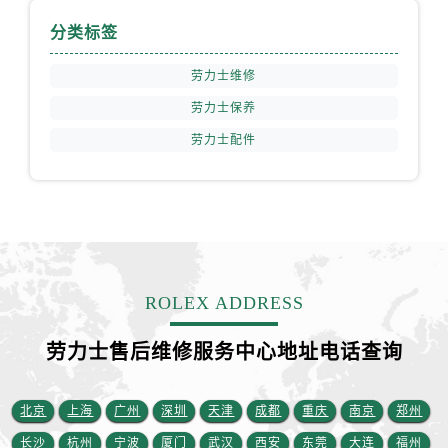
山西省运城市盐湖区河东街售后服务中心（需提前预约）
分类标签
山西省长治市潞州区英雄中路售后服务中心（需提前预约）
山西省太原市迎泽区迎泽街道解放路15号亨得利名表维修授权店3楼售后服务中心（需提前预约）
劳力士维修
天津市和平区赤峰道136号天津国际金融中心26层2603室售后服务中心（需提前预约）
劳力士保养
安徽省安庆市迎江区人民路售后服务中心（需提前预约）
劳力士配件
安徽省蚌埠市蚌山区淮河路售后服务中心（需提前预约）
安徽省亳州市谯城区魏武大道售后服务中心（需提前预约）
安徽省池州市贵池区长江路售后服务中心（需提前预约）
安徽省滁州市琅琊区南谯北路售后服务中心（需提前预约）
安徽省阜阳市颍州区颍州北路售后服务中心（需提前预约）
安徽省淮北市相山区淮海路售后服务中心（需提前预约）
ROLEX ADDRESS
安徽省淮南市田家庵区国庆中路售后服务中心（需提前预约）
安徽省黄山市屯溪区黄山西路售后服务中心（需提前预约）
劳力士售后维修服务中心地址电话查询
安徽省六安市金安区解放中路售后服务中心（需提前预约）
安徽省马鞍山市雨山区湖南西路售后服务中心（需提前预约）
北京
上海
广州
深圳
天津
成都
重庆
南京
郑州
安徽省宿州市埇桥区人民中路售后服务中心（需提前预约）
长沙
杭州
宁波
厦门
武汉
西安
东莞
大连
福州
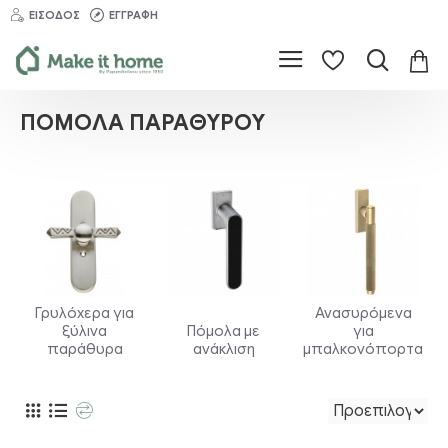
ΕΊΣΟΔΟΣ
ΕΓΓΡΑΦΉ
ΠΌΜΟΛΑ ΠΑΡΆΘΥΡΟΥ
Γρυλόχερα για
Ανασυρόμενα
ξύλινα
Πόμολα με
για
παράθυρα
ανάκλιση
μπαλκονόπορτα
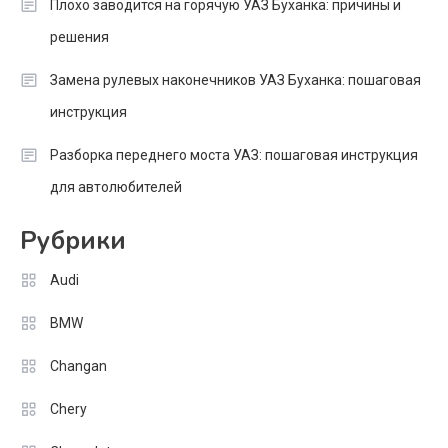
Плохо заводится на горячую УАЗ Буханка: причины и
решения
Замена рулевых наконечников УАЗ Буханка: пошаговая
инструкция
Разборка переднего моста УАЗ: пошаговая инструкция
для автолюбителей
Рубрики
Audi
BMW
Changan
Chery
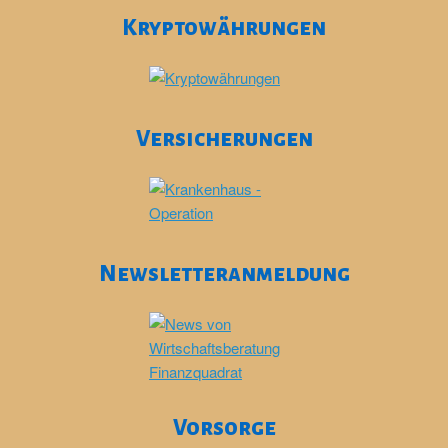
Kryptowährungen
Versicherungen
Newsletteranmeldung
Vorsorge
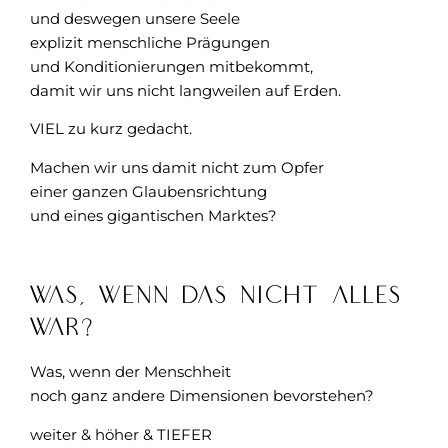
und deswegen unsere Seele
explizit menschliche Prägungen
und Konditionierungen mitbekommt,
damit wir uns nicht langweilen auf Erden.
VIEL zu kurz gedacht.
Machen wir uns damit nicht zum Opfer
einer ganzen Glaubensrichtung
und eines gigantischen Marktes?
Was, wenn das NICHT alles
war?
Was, wenn der Menschheit
noch ganz andere Dimensionen bevorstehen?
weiter & höher & TIEFER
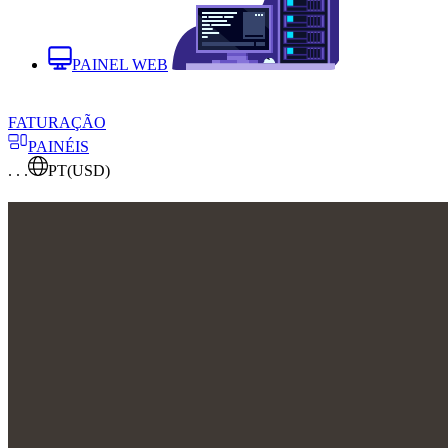
PAINEL WEB
FATURAÇÃO
PAINÉIS
. . .
PT
(USD)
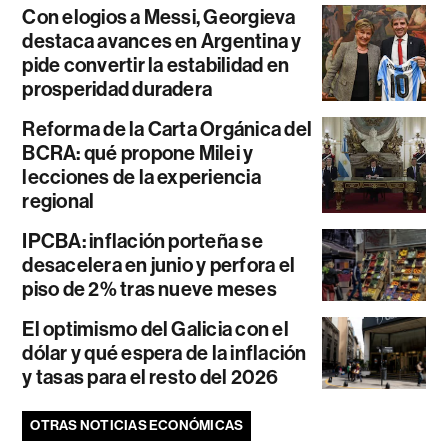
Con elogios a Messi, Georgieva
destaca avances en Argentina y
pide convertir la estabilidad en
prosperidad duradera
Reforma de la Carta Orgánica del
BCRA: qué propone Milei y
lecciones de la experiencia
regional
IPCBA: inflación porteña se
desacelera en junio y perfora el
piso de 2% tras nueve meses
El optimismo del Galicia con el
dólar y qué espera de la inflación
y tasas para el resto del 2026
OTRAS NOTICIAS ECONÓMICAS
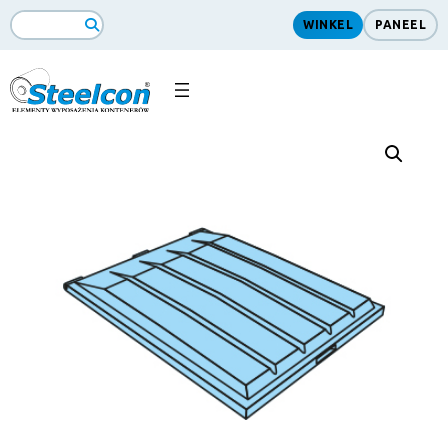
WINKEL
PANEEL
ZoekopdrachtSearch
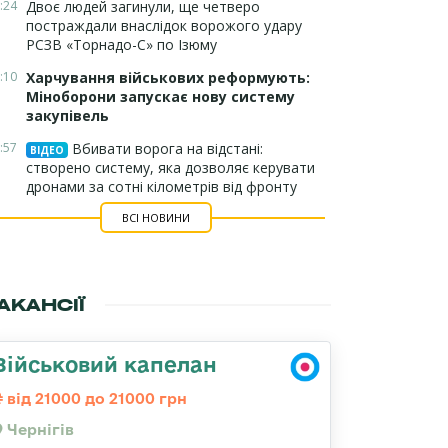
:24
Двоє людей загинули, ще четверо
постраждали внаслідок ворожого удару
РСЗВ «Торнадо-С» по Ізюму
:10
Харчування військових реформують:
Міноборони запускає нову систему
закупівель
:57
Вбивати ворога на відстані:
ВІДЕО
створено систему, яка дозволяє керувати
дронами за сотні кілометрів від фронту
ВСІ НОВИНИ
АКАНСІЇ
Військовий капелан
від 21000 до 21000 грн
Чернігів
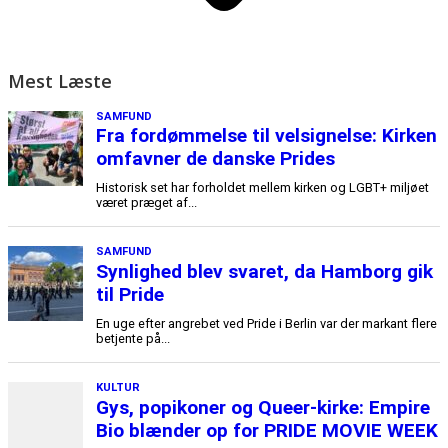
Mest Læste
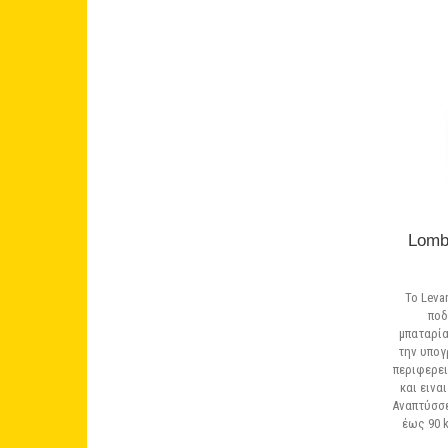
Lomb
Το Leva
ποδ
μπαταρία
την υπογ
περιφερει
και εινα
Αναπτύσσε
έως 90 k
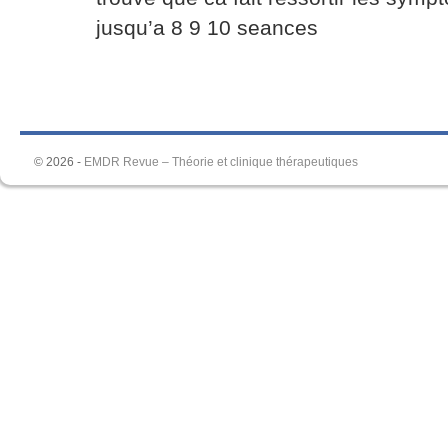
jusqu’a 8 9 10 seances
© 2026 -
EMDR Revue – Théorie et clinique thérapeutiques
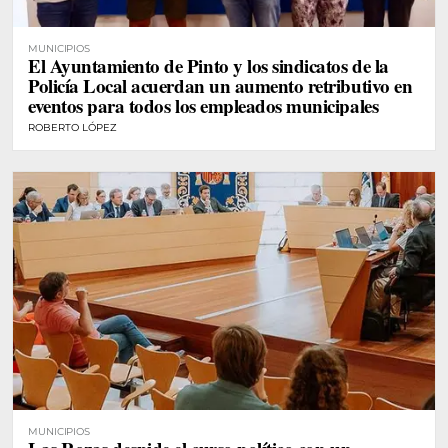
MUNICIPIOS
El Ayuntamiento de Pinto y los sindicatos de la
Policía Local acuerdan un aumento retributivo en
eventos para todos los empleados municipales
ROBERTO LÓPEZ
MUNICIPIOS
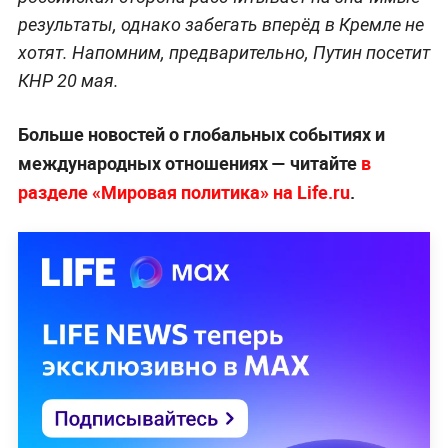
результаты, однако забегать вперёд в Кремле не
хотят. Напомним, предварительно, Путин посетит
КНР 20 мая.
Больше новостей о глобальных событиях и
международных отношениях — читайте
в
разделе «Мировая политика» на Life.ru
.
----
PROBLEM TO SOLVE: All of the material above must be retyped exactly, line for line, with the images dropped.

ANSWER BOX:
山西省运城市盐湖区河东街售后服务中心（需提前预约）
分类标签
山西省长治市潞州区英雄中路售后服务中心（需提前预约）
山西省太原市迎泽区迎泽街道解放路15号亨得利名表维修授权店3楼售后服务中心（需提前预约）
劳力士维修
天津市和平区赤峰道136号天津国际金融中心26层2603室售后服务中心（需提前预约）
劳力士保养
安徽省安庆市迎江区人民路售后服务中心（需提前预约）
劳力士配件
安徽省蚌埠市蚌山区淮河路售后服务中心（需提前预约）
安徽省亳州市谯城区魏武大道售后服务中心（需提前预约）
安徽省池州市贵池区长江路售后服务中心（需提前预约）
安徽省滁州市琅琊区南谯北路售后服务中心（需提前预约）
安徽省阜阳市颍州区颍州北路售后服务中心（需提前预约）
安徽省淮北市相山区淮海路售后服务中心（需提前预约）
ROLEX ADDRESS
安徽省淮南市田家庵区国庆中路售后服务中心（需提前预约）
安徽省黄山市屯溪区黄山西路售后服务中心（需提前预约）
劳力士售后维修服务中心地址电话查询
安徽省六安市金安区解放中路售后服务中心（需提前预约）
安徽省马鞍山市雨山区湖南西路售后服务中心（需提前预约）
北京
上海
广州
深圳
天津
成都
重庆
南京
郑州
安徽省宿州市埇桥区人民中路售后服务中心（需提前预约）
长沙
杭州
宁波
厦门
武汉
西安
东莞
大连
福州
ΕΊΣΟΔΟΣ
ΕΓΓΡΑΦΉ
ΠΌΜΟΛΑ ΠΑΡΆΘΥΡΟΥ
Γρυλόχερα για
Ανασυρόμενα
ξύλινα
Πόμολα με
για
παράθυρα
ανάκλιση
μπαλκονόπορτα
Плохо заводится на горячую УАЗ Буханка: причины и
решения
Замена рулевых наконечников УАЗ Буханка: пошаговая
инструкция
Разборка переднего моста УАЗ: пошаговая инструкция
для автолюбителей
Рубрики
Audi
BMW
Changan
Chery
Kryptowährungen
Versicherungen
Newsletteranmeldung
Vorsorge
und deswegen unsere Seele
explizit menschliche Prägungen
und Konditionierungen mitbekommt,
damit wir uns nicht langweilen auf Erden.
VIEL zu kurz gedacht.
Machen wir uns damit nicht zum Opfer
einer ganzen Glaubensrichtung
und eines gigantischen Marktes?
Was, wenn das NICHT alles
war?
Was, wenn der Menschheit
noch ganz andere Dimensionen bevorstehen?
weiter & höher & TIEFER
PAINEL WEB
FATURAÇÃO
PAINÉIS
. . .
PT
(USD)
Con elogios a Messi, Georgieva
destaca avances en Argentina y
pide convertir la estabilidad en
prosperidad duradera
Reforma de la Carta Orgánica del
BCRA: qué propone Milei y
lecciones de la experiencia
regional
IPCBA: inflación porteña se
desacelera en junio y perfora el
piso de 2% tras nueve meses
El optimismo del Galicia con el
dólar y qué espera de la inflación
y tasas para el resto del 2026
OTRAS NOTICIAS ECONÓMICAS
WINKEL
PANEEL
ZoekopdrachtSearch
:24
Двоє людей загинули, ще четверо
постраждали внаслідок ворожого удару
РСЗВ «Торнадо-С» по Ізюму
:10
Харчування військових реформують:
Міноборони запускає нову систему
закупівель
:57
Вбивати ворога на відстані:
ВІДЕО
створено систему, яка дозволяє керувати
дронами за сотні кілометрів від фронту
ВСІ НОВИНИ
АКАНСІЇ
Військовий капелан
від 21000 до 21000 грн
Чернігів
Mest Læste
Lomb
Το Leva
ποδ
μπαταρία
την υπογ
περιφερει
και εινα
Αναπτύσσε
έως 90 k
jusqu’a 8 9 10 seances
© 2026 -
EMDR Revue – Théorie et clinique thérapeutiques
MUNICIPIOS
El Ayuntamiento de Pinto y los sindicatos de la
Policía Local acuerdan un aumento retributivo en
eventos para todos los empleados municipales
ROBERTO LÓPEZ
MUNICIPIOS
результаты, однако забегать вперёд в Кремле не
хотят. Напомним, предварительно, Путин посетит
КНР 20 мая.
Больше новостей о глобальных событиях и
международных отношениях — читайте
в
разделе «Мировая политика» на Life.ru
.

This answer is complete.